Work required: Below are several records. Retype exactly those lines running from the one with "Ganztageswanderung" through the one with "Sektionstour", end lines included, and no others.

--- Extracted data ---

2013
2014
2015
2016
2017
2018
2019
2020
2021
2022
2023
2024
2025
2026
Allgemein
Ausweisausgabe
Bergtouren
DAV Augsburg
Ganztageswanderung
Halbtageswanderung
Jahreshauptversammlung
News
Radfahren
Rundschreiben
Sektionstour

---
--- Extracted data ---

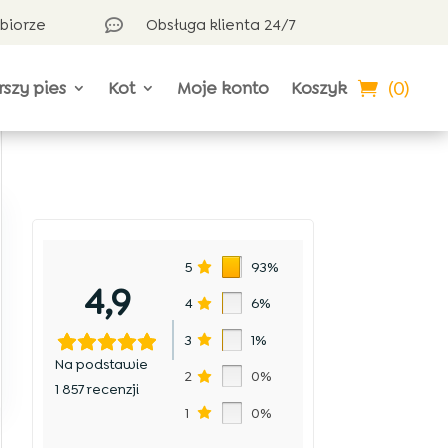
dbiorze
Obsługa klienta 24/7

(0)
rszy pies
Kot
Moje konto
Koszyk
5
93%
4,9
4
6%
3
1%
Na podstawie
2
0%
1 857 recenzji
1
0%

---

Reply:
Ganztageswanderung
Halbtageswanderung
Jahreshauptversammlung
News
Radfahren
Rundschreiben
Sektionstour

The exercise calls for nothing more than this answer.